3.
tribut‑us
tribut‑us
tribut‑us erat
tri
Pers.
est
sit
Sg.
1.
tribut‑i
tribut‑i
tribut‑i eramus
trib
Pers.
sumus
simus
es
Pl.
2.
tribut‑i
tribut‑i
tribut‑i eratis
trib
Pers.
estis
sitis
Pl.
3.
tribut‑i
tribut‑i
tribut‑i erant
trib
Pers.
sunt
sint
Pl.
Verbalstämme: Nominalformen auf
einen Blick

::::

PROBLEM DETAILS:
With every line kept whole, write out the records again exactly.

FINISHED TASK:
3.
tribut‑us
tribut‑us
tribut‑us erat
tri
Pers.
est
sit
Sg.
1.
tribut‑i
tribut‑i
tribut‑i eramus
trib
Pers.
sumus
simus
es
Pl.
2.
tribut‑i
tribut‑i
tribut‑i eratis
trib
Pers.
estis
sitis
Pl.
3.
tribut‑i
tribut‑i
tribut‑i erant
trib
Pers.
sunt
sint
Pl.
Verbalstämme: Nominalformen auf
einen Blick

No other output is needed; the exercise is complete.